On 10 February 2011 14:28, Beyers Cronje <bcronje at gmail.com> wrote:
> Hi Eddie,
>
> I've reverted to the pre-coreperformance code on the "semi-production"
> server for now, and will see if I can replicate the issue on my dev server.
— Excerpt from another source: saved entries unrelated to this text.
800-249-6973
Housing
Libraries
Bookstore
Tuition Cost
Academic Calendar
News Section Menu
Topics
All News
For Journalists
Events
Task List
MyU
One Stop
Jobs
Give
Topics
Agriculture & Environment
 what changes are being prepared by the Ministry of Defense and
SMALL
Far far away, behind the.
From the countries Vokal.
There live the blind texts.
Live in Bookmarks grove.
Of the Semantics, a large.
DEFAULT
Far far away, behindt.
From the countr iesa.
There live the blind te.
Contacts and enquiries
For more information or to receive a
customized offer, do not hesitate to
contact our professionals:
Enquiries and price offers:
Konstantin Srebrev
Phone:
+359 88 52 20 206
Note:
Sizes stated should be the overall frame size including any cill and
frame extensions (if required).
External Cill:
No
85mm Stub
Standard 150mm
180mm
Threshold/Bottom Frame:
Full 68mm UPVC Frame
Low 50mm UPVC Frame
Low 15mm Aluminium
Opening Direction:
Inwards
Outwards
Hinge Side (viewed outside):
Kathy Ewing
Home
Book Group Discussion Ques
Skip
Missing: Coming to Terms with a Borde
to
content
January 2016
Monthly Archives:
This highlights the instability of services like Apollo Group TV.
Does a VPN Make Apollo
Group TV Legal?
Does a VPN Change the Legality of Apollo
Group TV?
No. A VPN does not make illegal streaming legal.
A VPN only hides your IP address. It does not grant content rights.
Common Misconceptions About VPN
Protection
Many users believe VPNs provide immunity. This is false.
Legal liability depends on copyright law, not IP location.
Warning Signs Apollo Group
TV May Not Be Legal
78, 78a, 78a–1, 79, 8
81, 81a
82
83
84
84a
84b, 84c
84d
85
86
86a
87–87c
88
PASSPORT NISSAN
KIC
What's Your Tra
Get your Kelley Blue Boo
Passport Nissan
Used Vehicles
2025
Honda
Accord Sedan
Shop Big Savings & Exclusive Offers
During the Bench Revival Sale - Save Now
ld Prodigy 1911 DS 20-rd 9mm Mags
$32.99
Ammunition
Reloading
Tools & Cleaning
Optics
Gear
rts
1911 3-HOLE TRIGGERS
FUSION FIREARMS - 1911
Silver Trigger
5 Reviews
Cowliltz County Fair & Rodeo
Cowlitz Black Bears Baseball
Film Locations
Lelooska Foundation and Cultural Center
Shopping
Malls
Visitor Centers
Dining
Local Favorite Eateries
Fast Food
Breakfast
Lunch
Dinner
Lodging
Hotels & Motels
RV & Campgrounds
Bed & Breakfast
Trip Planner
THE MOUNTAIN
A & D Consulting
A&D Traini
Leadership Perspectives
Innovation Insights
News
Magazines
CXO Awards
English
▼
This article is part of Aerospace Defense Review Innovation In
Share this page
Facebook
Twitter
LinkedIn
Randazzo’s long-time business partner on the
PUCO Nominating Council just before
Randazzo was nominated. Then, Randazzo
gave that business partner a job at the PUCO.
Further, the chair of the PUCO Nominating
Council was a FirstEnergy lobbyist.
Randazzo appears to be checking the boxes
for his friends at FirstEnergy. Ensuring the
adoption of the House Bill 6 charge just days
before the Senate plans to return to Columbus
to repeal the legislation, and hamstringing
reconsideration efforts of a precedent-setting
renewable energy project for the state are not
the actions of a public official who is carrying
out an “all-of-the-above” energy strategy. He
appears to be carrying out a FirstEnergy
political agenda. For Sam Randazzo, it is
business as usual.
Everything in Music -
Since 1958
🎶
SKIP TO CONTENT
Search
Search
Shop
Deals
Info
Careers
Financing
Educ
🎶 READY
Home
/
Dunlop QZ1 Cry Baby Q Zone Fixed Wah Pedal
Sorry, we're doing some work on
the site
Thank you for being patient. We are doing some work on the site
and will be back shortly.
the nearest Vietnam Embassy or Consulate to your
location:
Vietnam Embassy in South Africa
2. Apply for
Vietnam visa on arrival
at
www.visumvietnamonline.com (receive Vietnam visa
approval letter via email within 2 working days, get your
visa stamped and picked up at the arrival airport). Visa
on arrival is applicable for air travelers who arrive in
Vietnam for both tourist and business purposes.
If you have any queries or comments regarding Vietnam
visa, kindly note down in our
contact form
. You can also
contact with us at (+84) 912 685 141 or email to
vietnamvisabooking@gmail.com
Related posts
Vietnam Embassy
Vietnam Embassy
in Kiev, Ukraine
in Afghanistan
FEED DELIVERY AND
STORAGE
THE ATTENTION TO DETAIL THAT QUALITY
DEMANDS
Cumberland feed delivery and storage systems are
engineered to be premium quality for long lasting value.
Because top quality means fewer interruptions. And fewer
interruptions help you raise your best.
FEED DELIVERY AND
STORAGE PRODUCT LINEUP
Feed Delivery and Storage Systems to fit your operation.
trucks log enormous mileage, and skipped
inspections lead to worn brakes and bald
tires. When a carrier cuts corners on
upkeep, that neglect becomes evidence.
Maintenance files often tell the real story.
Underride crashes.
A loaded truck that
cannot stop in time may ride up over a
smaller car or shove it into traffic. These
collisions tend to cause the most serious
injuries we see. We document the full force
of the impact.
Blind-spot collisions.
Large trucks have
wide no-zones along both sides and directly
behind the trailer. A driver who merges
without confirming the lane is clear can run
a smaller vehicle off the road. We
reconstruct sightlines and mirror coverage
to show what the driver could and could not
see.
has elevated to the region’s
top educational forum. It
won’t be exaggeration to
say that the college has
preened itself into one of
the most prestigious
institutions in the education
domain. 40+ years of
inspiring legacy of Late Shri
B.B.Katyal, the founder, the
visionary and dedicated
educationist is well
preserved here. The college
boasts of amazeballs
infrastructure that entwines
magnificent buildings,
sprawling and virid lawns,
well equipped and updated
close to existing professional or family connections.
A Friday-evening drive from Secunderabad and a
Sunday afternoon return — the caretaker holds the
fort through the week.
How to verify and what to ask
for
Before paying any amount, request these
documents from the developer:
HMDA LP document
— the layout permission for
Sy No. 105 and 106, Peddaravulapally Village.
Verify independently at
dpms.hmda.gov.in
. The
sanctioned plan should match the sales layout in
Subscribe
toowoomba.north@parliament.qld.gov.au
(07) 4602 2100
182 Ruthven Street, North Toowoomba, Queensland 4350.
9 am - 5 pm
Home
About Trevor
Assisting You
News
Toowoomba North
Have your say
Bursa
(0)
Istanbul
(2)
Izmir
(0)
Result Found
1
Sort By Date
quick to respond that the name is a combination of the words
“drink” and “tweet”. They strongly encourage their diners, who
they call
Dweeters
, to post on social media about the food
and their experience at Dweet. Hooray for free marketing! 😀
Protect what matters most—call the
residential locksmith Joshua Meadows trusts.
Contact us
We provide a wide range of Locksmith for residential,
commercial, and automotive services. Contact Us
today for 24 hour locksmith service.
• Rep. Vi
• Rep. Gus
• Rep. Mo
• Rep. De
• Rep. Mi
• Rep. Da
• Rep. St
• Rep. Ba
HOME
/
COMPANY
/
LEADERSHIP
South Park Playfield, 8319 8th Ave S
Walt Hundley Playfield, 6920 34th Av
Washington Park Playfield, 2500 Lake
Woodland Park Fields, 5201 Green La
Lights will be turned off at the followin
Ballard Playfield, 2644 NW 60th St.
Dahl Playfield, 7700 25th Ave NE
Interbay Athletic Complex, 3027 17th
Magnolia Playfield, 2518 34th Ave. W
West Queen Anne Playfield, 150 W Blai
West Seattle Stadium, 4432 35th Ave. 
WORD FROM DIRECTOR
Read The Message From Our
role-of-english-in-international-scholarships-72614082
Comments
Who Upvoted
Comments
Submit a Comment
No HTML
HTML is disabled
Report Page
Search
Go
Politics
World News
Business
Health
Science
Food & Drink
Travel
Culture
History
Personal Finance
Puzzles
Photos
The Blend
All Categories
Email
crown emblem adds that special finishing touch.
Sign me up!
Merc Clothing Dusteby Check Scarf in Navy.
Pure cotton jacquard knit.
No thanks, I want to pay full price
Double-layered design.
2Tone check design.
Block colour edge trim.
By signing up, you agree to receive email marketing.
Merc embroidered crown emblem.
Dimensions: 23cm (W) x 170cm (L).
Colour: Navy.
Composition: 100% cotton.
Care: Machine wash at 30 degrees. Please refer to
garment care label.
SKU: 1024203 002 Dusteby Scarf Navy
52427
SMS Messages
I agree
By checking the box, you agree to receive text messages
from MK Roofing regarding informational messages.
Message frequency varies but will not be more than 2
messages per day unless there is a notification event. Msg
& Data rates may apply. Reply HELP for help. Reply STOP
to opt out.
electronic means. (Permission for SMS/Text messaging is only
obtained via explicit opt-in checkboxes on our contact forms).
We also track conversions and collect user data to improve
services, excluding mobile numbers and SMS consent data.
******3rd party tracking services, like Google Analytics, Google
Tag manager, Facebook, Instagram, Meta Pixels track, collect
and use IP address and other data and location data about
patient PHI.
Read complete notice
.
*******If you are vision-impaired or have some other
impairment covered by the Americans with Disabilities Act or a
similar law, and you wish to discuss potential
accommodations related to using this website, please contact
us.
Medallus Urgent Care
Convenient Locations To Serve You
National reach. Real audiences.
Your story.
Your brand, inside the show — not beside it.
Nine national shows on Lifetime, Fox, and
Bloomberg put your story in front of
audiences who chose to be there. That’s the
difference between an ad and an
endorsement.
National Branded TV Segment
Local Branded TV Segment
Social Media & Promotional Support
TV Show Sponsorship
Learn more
> Hopefully I can use Cliff's test case to replicate and troubleshoot. Will
> keep you posted. In all honesty though I haven't wrapped my head around
> memory barriers and the like, so I'm not sure how far I will get on my own
> :(
>
> Cliff, care to host an online advanced multithreading course ? :)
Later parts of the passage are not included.